Homo sapiens erectus
Trêve d’insanités !
Crève de morbidité !
Ouvrez bien vos trois oreilles ...
Songez-vous aux douze singes
qui s’inquiètent sagement du déluge
regroupés en bataille et remontés
dans leurs arbres menacés ?
Avons-nous encore le temps ?
Regardez mon ami l’orang-outan
accroché à ses branches
qui le retiennent encore un temps
et qui ressasse sur le sol
les yeux rougis de sang
des noix de coco vides...
Et les giraphes que j’aime vraiment beaucoup
et qui me demandent les yeux plein de soucils
quelle est leur faute ? et est-ce si grafe ?

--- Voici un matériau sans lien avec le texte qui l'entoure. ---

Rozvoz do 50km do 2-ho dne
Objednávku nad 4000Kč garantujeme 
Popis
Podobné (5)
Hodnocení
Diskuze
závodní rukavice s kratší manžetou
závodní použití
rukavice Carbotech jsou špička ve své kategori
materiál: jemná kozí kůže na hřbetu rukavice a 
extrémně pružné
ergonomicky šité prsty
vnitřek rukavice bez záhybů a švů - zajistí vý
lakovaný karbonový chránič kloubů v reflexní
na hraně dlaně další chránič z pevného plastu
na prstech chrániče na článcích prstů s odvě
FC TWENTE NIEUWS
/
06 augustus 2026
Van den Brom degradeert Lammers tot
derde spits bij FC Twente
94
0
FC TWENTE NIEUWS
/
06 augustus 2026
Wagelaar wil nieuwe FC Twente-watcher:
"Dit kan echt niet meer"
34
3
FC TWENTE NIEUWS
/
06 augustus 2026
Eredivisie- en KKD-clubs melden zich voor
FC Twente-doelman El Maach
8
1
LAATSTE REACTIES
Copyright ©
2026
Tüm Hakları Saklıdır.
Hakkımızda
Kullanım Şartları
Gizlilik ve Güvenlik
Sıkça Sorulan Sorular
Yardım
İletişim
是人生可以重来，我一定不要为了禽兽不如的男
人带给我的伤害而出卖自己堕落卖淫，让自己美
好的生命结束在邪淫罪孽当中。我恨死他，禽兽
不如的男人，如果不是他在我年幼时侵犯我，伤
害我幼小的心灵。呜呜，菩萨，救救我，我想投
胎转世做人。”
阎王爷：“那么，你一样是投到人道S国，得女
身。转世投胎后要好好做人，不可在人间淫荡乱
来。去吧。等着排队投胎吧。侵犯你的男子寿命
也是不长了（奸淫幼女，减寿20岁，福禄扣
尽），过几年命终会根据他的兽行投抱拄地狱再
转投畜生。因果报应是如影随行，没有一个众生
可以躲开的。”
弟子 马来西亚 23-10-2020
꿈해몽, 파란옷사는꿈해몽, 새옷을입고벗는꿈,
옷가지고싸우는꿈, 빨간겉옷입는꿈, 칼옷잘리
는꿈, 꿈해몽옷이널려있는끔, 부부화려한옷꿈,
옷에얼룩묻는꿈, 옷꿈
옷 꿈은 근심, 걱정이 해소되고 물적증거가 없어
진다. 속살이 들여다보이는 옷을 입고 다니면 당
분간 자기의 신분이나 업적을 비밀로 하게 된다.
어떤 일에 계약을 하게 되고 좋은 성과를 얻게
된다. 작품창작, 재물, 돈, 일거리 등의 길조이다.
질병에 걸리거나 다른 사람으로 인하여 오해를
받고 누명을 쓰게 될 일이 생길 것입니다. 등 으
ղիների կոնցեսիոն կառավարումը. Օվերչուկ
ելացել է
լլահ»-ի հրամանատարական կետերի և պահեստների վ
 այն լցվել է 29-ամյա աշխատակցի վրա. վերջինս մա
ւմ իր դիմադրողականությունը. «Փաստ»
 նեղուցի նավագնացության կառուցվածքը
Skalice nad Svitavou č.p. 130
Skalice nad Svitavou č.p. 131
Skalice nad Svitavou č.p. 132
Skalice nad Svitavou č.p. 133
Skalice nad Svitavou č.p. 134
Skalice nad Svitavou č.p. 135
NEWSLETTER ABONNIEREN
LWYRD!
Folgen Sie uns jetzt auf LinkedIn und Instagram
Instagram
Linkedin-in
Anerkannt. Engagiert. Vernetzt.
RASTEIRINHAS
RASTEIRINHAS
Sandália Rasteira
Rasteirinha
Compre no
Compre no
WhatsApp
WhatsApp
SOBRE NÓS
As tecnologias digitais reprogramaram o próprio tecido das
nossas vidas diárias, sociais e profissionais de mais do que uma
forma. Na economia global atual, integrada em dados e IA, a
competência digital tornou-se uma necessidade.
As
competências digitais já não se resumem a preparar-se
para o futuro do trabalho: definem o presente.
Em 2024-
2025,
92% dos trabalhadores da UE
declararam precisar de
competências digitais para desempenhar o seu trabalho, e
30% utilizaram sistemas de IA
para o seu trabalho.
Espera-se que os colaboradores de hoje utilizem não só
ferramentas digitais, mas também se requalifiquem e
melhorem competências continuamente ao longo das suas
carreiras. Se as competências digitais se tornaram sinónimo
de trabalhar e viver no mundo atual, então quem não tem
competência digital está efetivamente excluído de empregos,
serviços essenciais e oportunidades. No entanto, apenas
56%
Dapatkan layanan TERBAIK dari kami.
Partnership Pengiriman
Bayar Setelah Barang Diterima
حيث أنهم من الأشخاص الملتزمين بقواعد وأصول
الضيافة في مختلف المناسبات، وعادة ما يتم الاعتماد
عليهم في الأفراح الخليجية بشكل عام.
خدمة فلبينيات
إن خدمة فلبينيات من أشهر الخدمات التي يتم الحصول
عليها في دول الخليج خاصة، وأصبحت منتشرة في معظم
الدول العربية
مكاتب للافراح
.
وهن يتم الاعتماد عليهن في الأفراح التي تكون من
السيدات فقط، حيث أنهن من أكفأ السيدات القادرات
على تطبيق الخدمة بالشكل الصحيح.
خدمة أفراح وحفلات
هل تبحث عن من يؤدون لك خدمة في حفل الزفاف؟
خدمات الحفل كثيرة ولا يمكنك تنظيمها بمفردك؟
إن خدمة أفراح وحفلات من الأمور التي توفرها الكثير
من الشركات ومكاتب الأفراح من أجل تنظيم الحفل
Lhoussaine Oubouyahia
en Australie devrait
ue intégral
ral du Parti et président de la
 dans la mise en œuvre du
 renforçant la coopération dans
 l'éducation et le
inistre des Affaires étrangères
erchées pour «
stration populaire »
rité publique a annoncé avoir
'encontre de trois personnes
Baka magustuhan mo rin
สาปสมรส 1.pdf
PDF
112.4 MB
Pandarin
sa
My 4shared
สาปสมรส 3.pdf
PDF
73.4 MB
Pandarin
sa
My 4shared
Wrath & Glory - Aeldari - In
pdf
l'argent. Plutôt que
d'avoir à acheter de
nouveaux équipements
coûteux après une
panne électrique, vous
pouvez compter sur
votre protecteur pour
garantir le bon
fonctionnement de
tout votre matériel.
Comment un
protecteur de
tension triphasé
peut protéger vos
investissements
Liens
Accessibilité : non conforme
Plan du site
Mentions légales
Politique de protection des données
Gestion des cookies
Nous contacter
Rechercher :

Et dans ce bref et sourd tintamarre
qui pense aux grenouilles à grande bouche dont on se marre
et qui veillent sur leurs nénuphars
tandis que dorment les crocodiles
en cauchemardant les femmes
et leurs bottes en peau de crocos vides ?
Et j’en passe des rhinocéros moins féroces
tronçonnés de leurs cornes aphrodisiaques
par des petits bras braconniers
pour des petites bites d’habités.
Et tous ces animaux qui attendent leur holocauste
qu’on les accoste qu’on leur coupe le cou
qu’on les sélectionne à moindre coût
à qui le premier à qui le dernier
d’être comme le zèbre, rayés de la carte
d’être comme la vache, hachés et chiés menus.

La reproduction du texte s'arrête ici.